Crazy in love asks :

Hi Lucy,

I am in an unhappy marriage of 25 years, we don't love each other and frequently talk about separating but neither one of us have taken steps to make this happen, we have two grown up children one of whom still lives at home. We have a group of friends we socialise with, most of whom are married or in a relationship, and have known them for a number of years, recently one of the married men sat next to me and our legs were touching, we have an amazing chemistry between us and get along very well, I feel alive and happy again, I would love us to spend time together alone, I am sure the sex would be great and can't stop thinking about him, even though I am not sure he would cheat on his wife. He is also 20 years older than me, but the actual problem is that I can't stop thinking about him, I mean 24/7, unless I am at work or distracted somehow, in some ways it’s a blessing because I feel so much happier, but it is also a curse because I want him so much but I can't have him as it is very unlikely we could ever be alone together unless one of us plucks up the courage to arrange something. I am so confused, I also think I am in love with him, am I going crazy? It feels like it, like I said, a blessing and a curse. What do I do, how do I stop feeling this way?

Our Reply

Hi Crazy in love,

People often feel the grass is greener in a marriage when it’s not going well, however if separating has been something that you have talked about for a while, then maybe talk to a professional relationship counsellor about it.

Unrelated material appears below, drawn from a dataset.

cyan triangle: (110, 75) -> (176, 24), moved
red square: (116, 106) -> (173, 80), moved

You admit that neither of you have taken steps to leave each other so perhaps if you talked it through with someone then you might be able to put some plans in place to go your separate ways. If you both openly no longer love each other and you have developed feelings for another man, then it seems that both of you are ready to move on.

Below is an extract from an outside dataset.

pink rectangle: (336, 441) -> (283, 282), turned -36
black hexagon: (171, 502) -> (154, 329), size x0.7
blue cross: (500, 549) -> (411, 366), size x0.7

Maybe you have developed feelings of love for this man because you crave it so badly. If you have not felt it from your husband then perhaps he has filled this gap with some attention and sexual chemistry that has been left wide open, which might be cl9ouding your judgement. That couple with the fact that he is forbidden fruit because he is married, could be contributing to your crush.

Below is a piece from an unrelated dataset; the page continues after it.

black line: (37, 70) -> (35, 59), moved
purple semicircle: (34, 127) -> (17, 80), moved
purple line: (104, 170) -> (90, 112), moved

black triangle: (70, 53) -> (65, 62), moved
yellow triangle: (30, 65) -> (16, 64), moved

I would suggest that maybe before you enter into anything with another man that you make decisions in your own marriage first, so you are not bombarded with too many emotions at once. Leaving your partner is a huge upheaval and you will likely need to put all of your energy into that for a while before looking for new love. You haven’t been single in 25 years so if this is the path you take then you might find that you want to date for a little while first before committing to another man if at all.